● **Input data**
________________

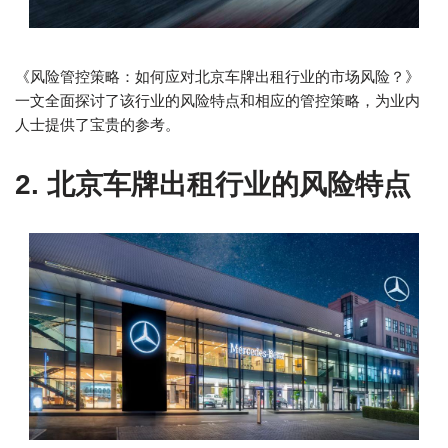
《风险管控策略：如何应对北京车牌出租行业的市场风险？》
一文全面探讨了该行业的风险特点和相应的管控策略，为业内
人士提供了宝贵的参考。
2. 北京车牌出租行业的风险特点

________________

● **Aim of the task**
The response is the exact set of lines from the one holding "一文全面探讨了该行业的风险特点和相应的管控策略，为业内" through the last line of the material.

● **Reply to the task**
一文全面探讨了该行业的风险特点和相应的管控策略，为业内
人士提供了宝贵的参考。
2. 北京车牌出租行业的风险特点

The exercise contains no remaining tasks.